Unless we’ve wound the clock back to Euro 2016 and you’re an England fan watching Harry Kane stand over one, you might be of the opinion that corner kicks represented a good chance of a goal.
Not so, in fact. Here, we’ll look at some goals from corners stats (Premier League and elsewhere), including how many corners are scored (spoiler: not many), the average number of corners per match and the difference in success rates between short and long corners, and in-swingers and out-swingers.
Average Corners Per Game (Premier League)
Below is a table showing the average corners per game in each of the last 14 completed Premier League seasons:
Season | Average Corners Per Game |
2006-07 | 11.3 |
2007-08 | 11.0 |
2008-09 | 11.0 |
2009-10 | 11.1 |
2010-11 | 11.0 |
2011-12 | 11.4 |
2012-13 | 11.1 |
2013-14 | 10.8 |
2014-15 | 10.7 |
2015-16 | 10.8 |
2016-17 | 10.4 |
2017-18 | 10.3 |
2018-19 | 10.3 |
2019-20 | 10.7 |
Corner Stats (Premier League)
As far as how many of these were converted, the Telegraph found that the 146 goals from corners in 2018-19 continued an upward trend in this regard.

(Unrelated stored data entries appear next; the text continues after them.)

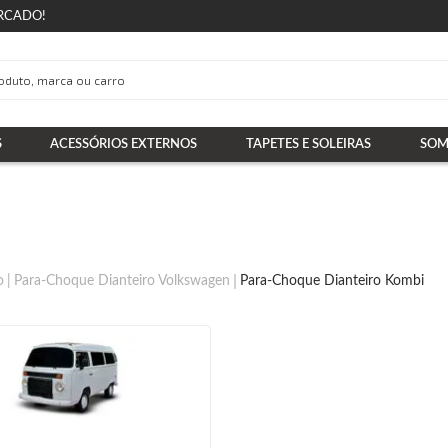
RCADO!
S
ACESSÓRIOS EXTERNOS
TAPETES E SOLEIRAS
SOM
o
Para-Choque Dianteiro Volkswagen
Para-Choque Dianteiro Kombi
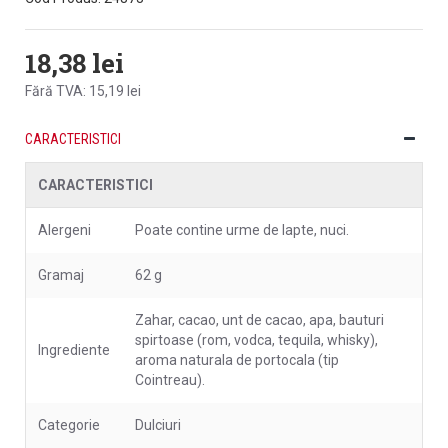
18,38 lei
Fără TVA: 15,19 lei
CARACTERISTICI
CARACTERISTICI
Alergeni
Poate contine urme de lapte, nuci.
Gramaj
62 g
Zahar, cacao, unt de cacao, apa, bauturi
spirtoase (rom, vodca, tequila, whisky),
Ingrediente
aroma naturala de portocala (tip
Cointreau).
Categorie
Dulciuri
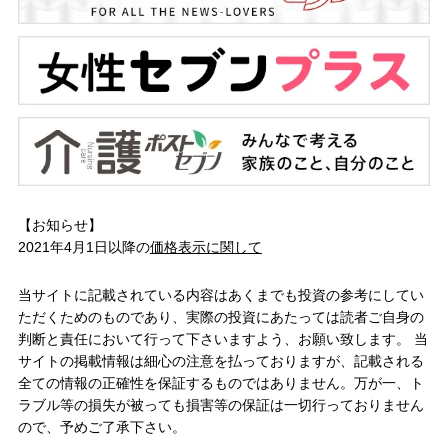
【お知らせ】
2021年4月1日以降の
価格表示に関して
当サイトに記載されている内容はあくまでも投資の参考にしてい
ただくためのものであり、実際の投資にあたっては読者ご自身の
判断と責任において行って下さいますよう、お願い致します。 当
サイトの掲載情報は細心の注意を払っておりますが、記載される
全ての情報の正確性を保証するものではありません。万が一、ト
ラブル等の損失が被っても損害等の保証は一切行っておりません
ので、予めご了承下さい。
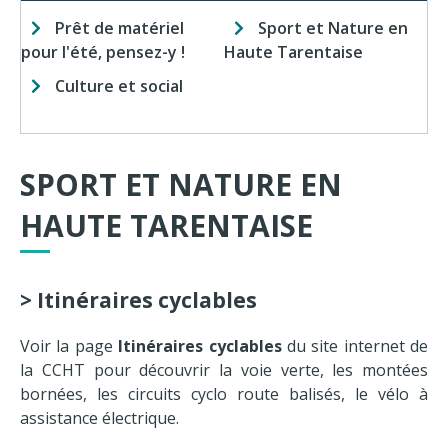
Prêt de matériel
Sport et Nature en
pour l'été, pensez-y !
Haute Tarentaise
Culture et social
SPORT ET NATURE EN
HAUTE TARENTAISE
>
Itinéraires cyclables
Voir la page
Itinéraires cyclables
du site internet de
la CCHT pour découvrir la voie verte, les montées
bornées, les circuits cyclo route balisés, le vélo à
assistance électrique.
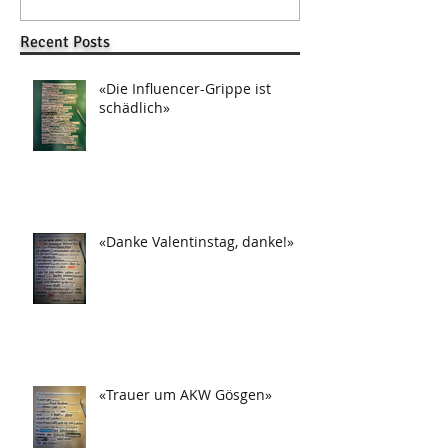
Recent Posts
«Die Influencer-Grippe ist
schädlich»
«Danke Valentinstag, danke!»
«Trauer um AKW Gösgen»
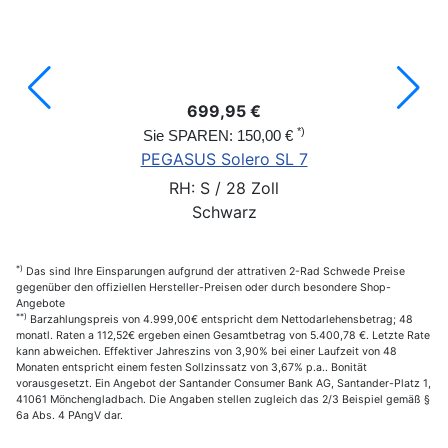
699,95 €
*)
Sie SPAREN: 150,00 €
PEGASUS Solero SL 7
RH: S / 28 Zoll
Schwarz
*)
Das sind Ihre Einsparungen aufgrund der attrativen 2-Rad Schwede Preise
gegenüber den offiziellen Hersteller-Preisen oder durch besondere Shop-
Angebote
**)
Barzahlungspreis von 4.999,00€ entspricht dem Nettodarlehensbetrag; 48
monatl. Raten a 112,52€ ergeben einen Gesamtbetrag von 5.400,78 €. Letzte Rate
kann abweichen. Effektiver Jahreszins von 3,90% bei einer Laufzeit von 48
Monaten entspricht einem festen Sollzinssatz von 3,67% p.a.. Bonität
vorausgesetzt. Ein Angebot der Santander Consumer Bank AG, Santander-Platz 1,
41061 Mönchengladbach. Die Angaben stellen zugleich das 2/3 Beispiel gemäß §
6a Abs. 4 PAngV dar.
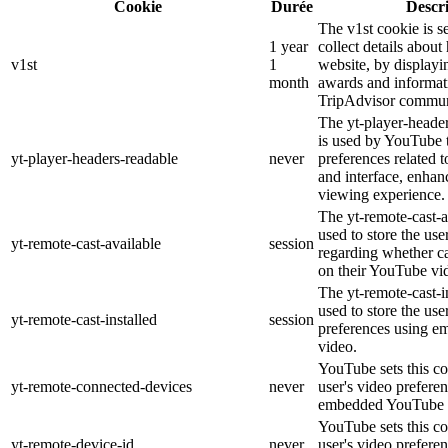
Cookie
Durée
Descr
The v1st cookie is s
1 year
collect details about
v1st
1
website, by displayi
month
awards and informat
TripAdvisor commun
The yt-player-heade
is used by YouTube t
yt-player-headers-readable
never
preferences related 
and interface, enhanc
viewing experience.
The yt-remote-cast-a
used to store the use
yt-remote-cast-available
session
regarding whether ca
on their YouTube vid
The yt-remote-cast-in
used to store the use
yt-remote-cast-installed
session
preferences using 
video.
YouTube sets this co
yt-remote-connected-devices
never
user's video prefere
embedded YouTube 
YouTube sets this co
yt-remote-device-id
never
user's video prefere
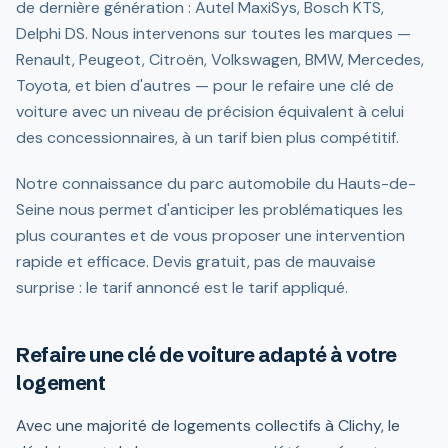
de dernière génération : Autel MaxiSys, Bosch KTS,
Delphi DS. Nous intervenons sur toutes les marques —
Renault, Peugeot, Citroën, Volkswagen, BMW, Mercedes,
Toyota, et bien d'autres — pour le refaire une clé de
voiture avec un niveau de précision équivalent à celui
des concessionnaires, à un tarif bien plus compétitif.
Notre connaissance du parc automobile du Hauts-de-
Seine nous permet d'anticiper les problématiques les
plus courantes et de vous proposer une intervention
rapide et efficace. Devis gratuit, pas de mauvaise
surprise : le tarif annoncé est le tarif appliqué.
Refaire une clé de voiture adapté à votre
logement
Avec une majorité de logements collectifs à Clichy, le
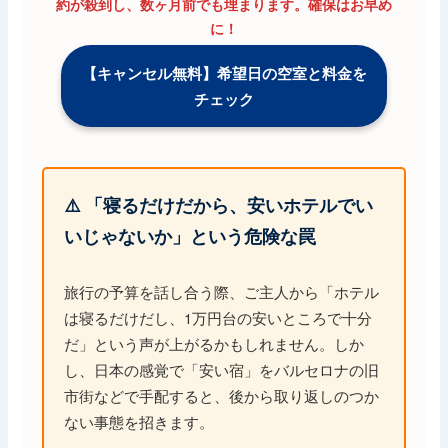
約が殺到し、数ヶ月前でも埋まります。確保はお早め
に！
【キャンセル無料】希望日の空室と料金を
チェック
⚠️ 「寝るだけだから、安いホテルでい
いじゃないか」という危険な罠
旅行の予算を話し合う際、ご主人から「ホテル
は寝るだけだし、1万円台の安いところで十分
だ」という声が上がるかもしれません。しか
し、日本の感覚で「安い宿」をバルセロナの旧
市街などで手配すると、後から取り返しのつか
ない事態を招きます。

A decade earlier, for two seasons in succession, just more than 2.5 per cent of corners led to goals, compared to 3.7 in 2018-19. In the early-to-mid-2010s, meanwhile, the Premier League’s goals-from-corners ratio stood at virtually the same level, varying only from as low as 0.32 goals per game to as high as 0.38.
Elsewhere, across Europe’s ‘big five’ leagues (including the Premier League), about 40 per cent of corners don’t actually clear the first man and less than one-tenth end up as a shot on target.
How Often Do Teams Score from Corners?
In the last ten years in the ‘big five’, roughly three per cent of all corners have led to goals.
That falls to just less than 1.5 per cent for a direct goal from a corner (i.e. where a corner is taken and, with the next touch a goal is scored).
How Many Goals are Scored from Short Corners?
Despite often being the bane of many supporters’ lives, stats suggest in the ‘big five’, that short corners are actually more effective – leading to roughly four per cent more goals and almost ten per cent more attempts on goal.
This appears to be catching on in the Premier League – almost one-fifth of corners are now taken short – a decade ago, this was one in ten.
Inswinging Corners Stats v Outswinging Corners Stats
Across these leagues, in-swingers are more productive than out-swingers, despite making up about roughy 40 per cent of corners taken.
This was also reflected in research carried out by Paul Power, Stats Perform AI scientist. Power found that teams have a 2.7 per cent chance of scoring from in-swinging corners, compared to 2.2 per cent chance from out-swingers.
He also discovered that, while out-swingers lead to more shots (20.9 per cent to 18.6% per cent), shots taken from in-swingers are far likelier to lead to goals (10.8 per cent, compared to 6.5 per cent) because they almost always occur closer to the goal frame itself due to the ball’s direction.
Short, quickly-taken corners yield the best results, followed by the in-swinging corner, but there is a heightened risk of not beating the first man.
In the Premier League, for instance, just more than half of in-swingers are cleared at the first attempt, while the proportion of corners being crossed directly has also dropped in England’s top-flight from about 90 per cent to little more than 80.
Corners to Goals Ratio
It’s not just among Europe’s elite that corners barely come off.
One Reddit user analysed 115,199 corners taken in 11,234 matches to see how much use they were. From those, 1,459 goals were from a corner. This meant an average of 4.74 per cent of goals were scored in some way or another from corners, but just 1.27% of corners led directly to a goal.
The results also included an average of 15.4 matches to wait for a goal from a corner, 5.13 corners per match for a single team, and perhaps most interestingly: that the more a team scored from corners, the greater chance there was of them being relegated.
This was again borne out in the Telegraph’s research, which found that, in that 2018-19 season, the most successful Premier League sides from corners included Burnley (7.1 per cent of corners led to goals), who finished 15th, and Brighton (6.4 per cent), who ended up 17th. Both of these top two also sent about 90 per cent of their corners straight into the box, with the obvious aim being their big, burly target men.